*** Excerpted data
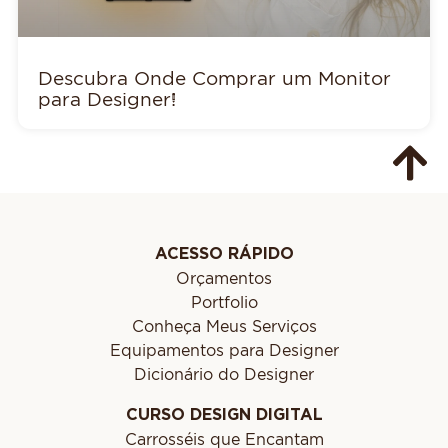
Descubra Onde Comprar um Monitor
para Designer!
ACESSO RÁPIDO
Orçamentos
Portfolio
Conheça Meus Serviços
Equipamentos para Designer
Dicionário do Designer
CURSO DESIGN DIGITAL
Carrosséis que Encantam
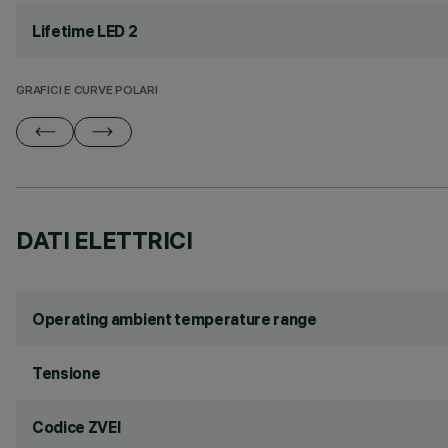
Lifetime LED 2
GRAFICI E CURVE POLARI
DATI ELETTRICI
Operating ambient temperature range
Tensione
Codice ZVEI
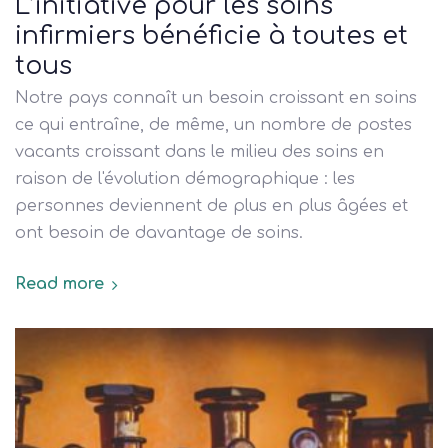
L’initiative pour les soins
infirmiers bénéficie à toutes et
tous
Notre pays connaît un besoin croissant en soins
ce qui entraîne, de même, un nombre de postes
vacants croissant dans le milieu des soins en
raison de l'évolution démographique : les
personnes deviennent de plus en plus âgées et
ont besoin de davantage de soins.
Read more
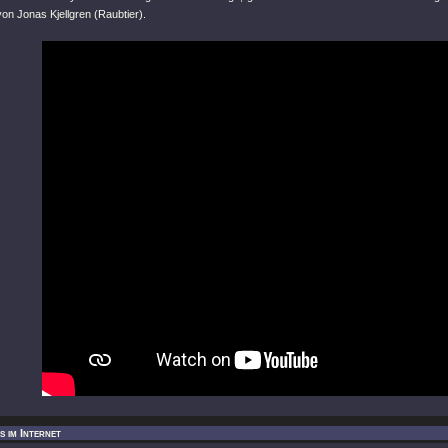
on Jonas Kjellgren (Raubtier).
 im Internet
******
**Exercise brief**
What you return should be the entries from above, unchanged and without their images.

**Exercise solution**
Descubra Onde Comprar um Monitor
para Designer!
ACESSO RÁPIDO
Orçamentos
Portfolio
Conheça Meus Serviços
Equipamentos para Designer
Dicionário do Designer
CURSO DESIGN DIGITAL
Carrosséis que Encantam
Lifetime LED 2
GRAFICI E CURVE POLARI
DATI ELETTRICI
Operating ambient temperature range
Tensione
Codice ZVEI
L’initiative pour les soins
infirmiers bénéficie à toutes et
tous
Notre pays connaît un besoin croissant en soins
ce qui entraîne, de même, un nombre de postes
vacants croissant dans le milieu des soins en
raison de l'évolution démographique : les
personnes deviennent de plus en plus âgées et
ont besoin de davantage de soins.
Read more
on Jonas Kjellgren (Raubtier).
 im Internet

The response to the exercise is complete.